TargetThe target of a move is who or what the move affects—who or what the move is aimed at. It’s easy to aim a move at the PCs directly. But making the target someone other than the PC could make the move far more dramatic, especially if the PC actually cares about that character, or place, or thing. PCs (and players, for that matter) are often pretty okay with taking the hits themselves; but when nasty things happen to the people they care about, then they can’t just roll with the punches. For example, Huma (the noble Legacy) is facing off against Doctor Infinity, a time-traveling android, who attacked him at his home to make sure the Huma legacy ends in this moment. He’s defending his family, putting himself bodily between her and them, so he rolls to defend and misses.
- I could say she teleports him into a different time period (a decent surprise), or just beats him into the ground, trying to end the Huma legacy with him. That would target Huma directly, and it’s pretty much what Huma wants—even though he’d be getting pounded or messed up, it wouldn’t be all that dramatic.

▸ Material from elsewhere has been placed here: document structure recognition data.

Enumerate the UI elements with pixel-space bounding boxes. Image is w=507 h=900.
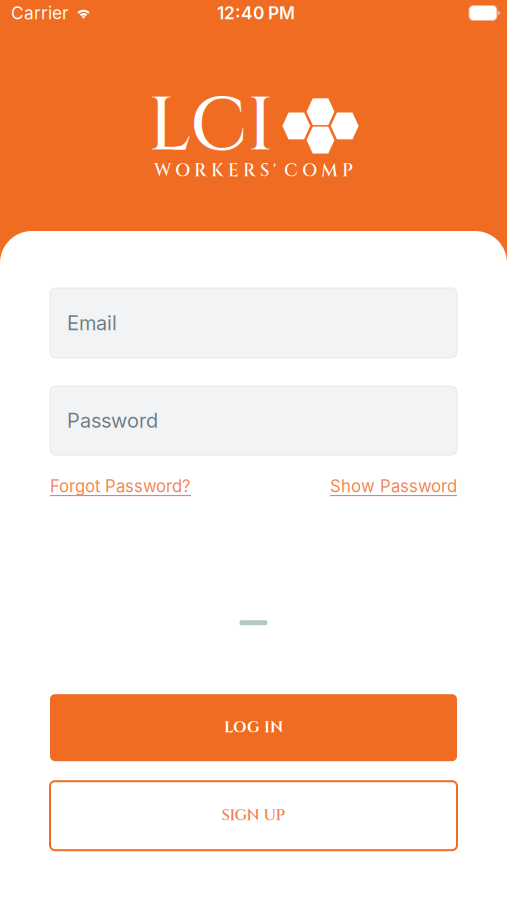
staticText: W O R K E R S ' C O M P: [154, 159, 353, 183]
button[interactable]: Forgot Password?: [50, 476, 191, 496]
staticText: Forgot Password?: [50, 476, 191, 496]
button[interactable]: Show Password: [330, 476, 457, 496]
staticText: Password: [67, 408, 158, 433]
staticText: SIGN UP: [222, 805, 286, 826]
staticText: Show Password: [330, 476, 457, 496]
staticText: Carrier: [11, 2, 69, 24]
staticText: Email: [67, 311, 117, 335]
staticText: LOG IN: [224, 717, 283, 738]
staticText: 12:40 PM: [217, 2, 295, 24]
staticText: LCI: [148, 77, 273, 177]
button[interactable]: LOG IN: [50, 694, 457, 761]
button[interactable]: SIGN UP: [50, 781, 457, 850]
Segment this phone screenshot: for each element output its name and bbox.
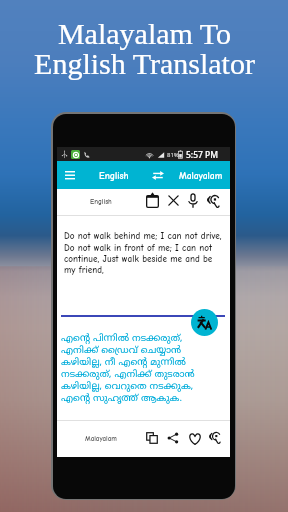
- button[interactable]: Share: [164, 429, 182, 447]
- button[interactable]: Speak text: [203, 191, 223, 211]
- staticText: English: [90, 198, 112, 206]
- staticText: എന്റെ സുഹൃത്ത് ആകുക.: [61, 393, 183, 405]
- button[interactable]: Translate: [191, 309, 218, 336]
- button[interactable]: Open navigation menu: [59, 161, 81, 189]
- staticText: കഴിയില്ല, നീ എന്റെ മുന്നിൽ: [61, 357, 186, 369]
- staticText: 81%: [167, 151, 179, 159]
- button[interactable]: Speak translation: [205, 428, 224, 447]
- button[interactable]: Copy translation: [143, 429, 161, 447]
- button[interactable]: Clear text: [165, 192, 182, 209]
- button[interactable]: Malayalam: [173, 161, 229, 189]
- button[interactable]: English: [90, 161, 138, 189]
- button[interactable]: Voice input: [185, 190, 201, 211]
- staticText: English: [99, 170, 129, 181]
- staticText: Malayalam: [179, 170, 223, 181]
- staticText: എന്റെ പിന്നിൽ നടക്കരുത്,: [61, 333, 183, 345]
- staticText: എനിക്ക് ഡ്രൈവ് ചെയ്യാൻ: [61, 345, 182, 357]
- button[interactable]: Add to favourites: [185, 430, 205, 448]
- staticText: Malayalam: [85, 435, 117, 443]
- staticText: 5:57 PM: [186, 149, 219, 161]
- button[interactable]: Swap languages: [148, 161, 167, 189]
- staticText: നടക്കരുത്, എനിക്ക് തുടരാൻ: [61, 369, 195, 381]
- staticText: Malayalam To English Translator: [34, 17, 255, 80]
- button[interactable]: Paste from clipboard: [143, 190, 162, 211]
- staticText: കഴിയില്ല, വെറുതെ നടക്കുക,: [61, 381, 194, 393]
- staticText: Do not walk behind me; I can not drive, …: [64, 231, 226, 275]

- I could say that Doctor Infinity teleports past Huma to his sister behind him, and abducts her into a time portal—with Huma realizing suddenly that his sister is the future of the Huma legacy, not him, and she was the target of Doctor Infinity’s attacks the whole time. That would be a much more dramatic move. It targets someone other than Huma—a loved one—and really punches Huma right in the feels.
ConsequencesThe consequences of a move are what possibilities and options the move leads to. Consequences have a lot to do with the irrevocability of the move, and the other definition of hardness, but for the sake of drama it’s better to think about consequences in terms of branching paths of fiction. The more possible places that you can see the move leading to, the more dramatic it is—with the most dramatic moves giving you plenty of ideas about where things might go, but no clear idea of which specific path is the right one. For example, Skysong (the alien Outsider) is embroiled in battle with Vanquish, an alien invader and would-be dictator of the earth. She rolls to directly engage him, and gets a miss.
- I could say that he just knocks her out, or that he’s clearly overwhelming her in battle and inflicts a condition on her (Hopeless, for instance). But those don’t lead to as many obvious branches of fiction—he just overcomes her, and enacts his evil plan.
- I could say that he simply avoids or breaks through every single one of her attacks, all the while talking to her and offering her a place in his armada—telling her she has never truly belonged on earth or even on her home planet, and if she actually wanted to make things better, wouldn’t the best place to do that be tempering his more violent or villainous tendencies? It’s a much more dramatic move because I can see plenty of other story branches now—she might say yes just to trick him and lead him on, or his words might stick with her and affect her down the line, or her own people might censure her for having seemed to be dealing with Vanquish, or someone might confront her teammates with evidence of the same offer, and so on.